Exercise objective:
Tell how many lines below include the word "tier". Only the number should appear.

Materials provided:
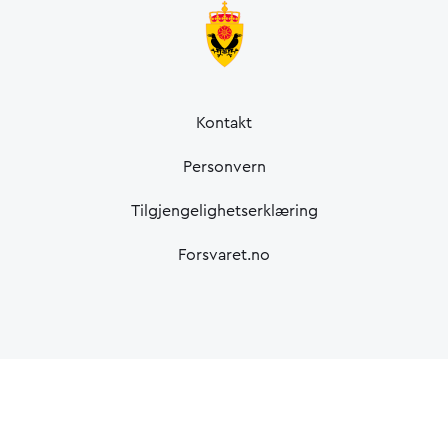
Kontakt
Personvern
Tilgjengelighetserklæring
Forsvaret.no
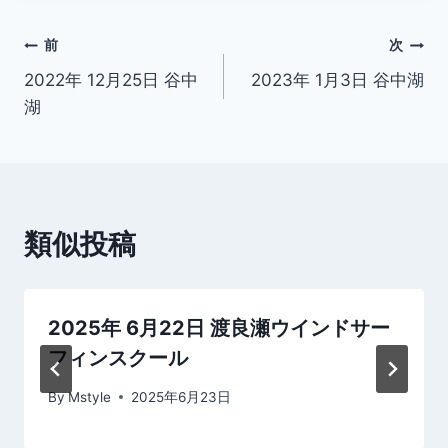
投
前
次
2022年 12月25日 谷中
2023年 1月3日 谷中湖
稿
湖
ナ
ビ
ゲ
類似投稿
ー
シ
2025年 6月22日 渡良瀬ウインドサー
ョ
フィンスクール
ン
By
Mstyle
2025年6月23日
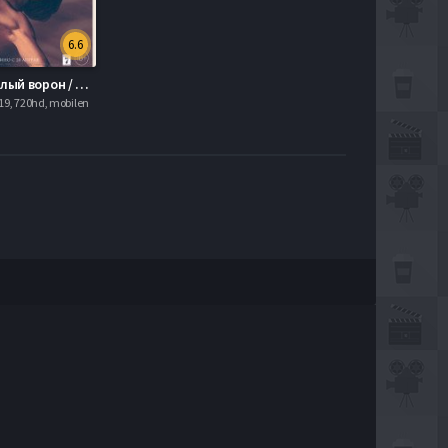
6.6
Нуреев. Белый ворон / Белая ворона (2019)
19, 720hd, mobilen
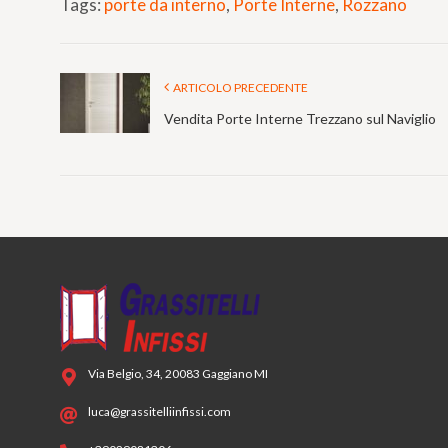
Tags:
porte da interno
,
Porte Interne
,
Rozzano
ARTICOLO PRECEDENTE
Vendita Porte Interne Trezzano sul Naviglio
Via Belgio, 34, 20083 Gaggiano MI
luca@grassitelliinfissi.com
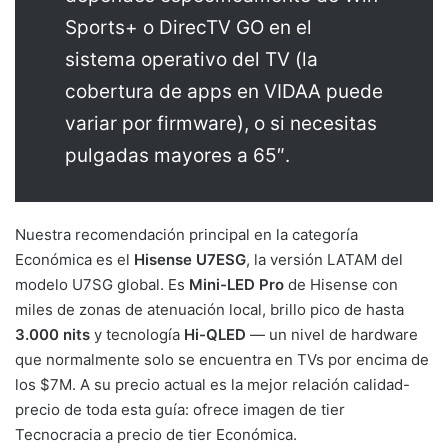
Sports+ o DirecTV GO en el
sistema operativo del TV (la
cobertura de apps en VIDAA puede
variar por firmware), o si necesitas
pulgadas mayores a 65″.
Nuestra recomendación principal en la categoría
Económica es el
Hisense U7ESG
, la versión LATAM del
modelo U7SG global. Es
Mini-LED Pro
de Hisense con
miles de zonas de atenuación local, brillo pico de hasta
3.000 nits
y tecnología
Hi-QLED
— un nivel de hardware
que normalmente solo se encuentra en TVs por encima de
los $7M. A su precio actual es la mejor relación calidad-
precio de toda esta guía: ofrece imagen de tier
Tecnocracia a precio de tier Económica.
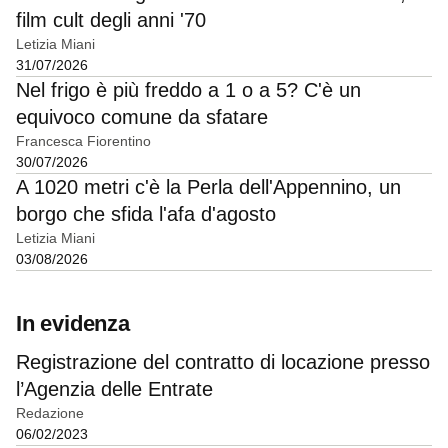
film cult degli anni '70
Letizia Miani
31/07/2026
Nel frigo è più freddo a 1 o a 5? C'è un
equivoco comune da sfatare
Francesca Fiorentino
30/07/2026
A 1020 metri c'è la Perla dell'Appennino, un
borgo che sfida l'afa d'agosto
Letizia Miani
03/08/2026
In evidenza
Registrazione del contratto di locazione presso
l’Agenzia delle Entrate
Redazione
06/02/2023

Reply:
2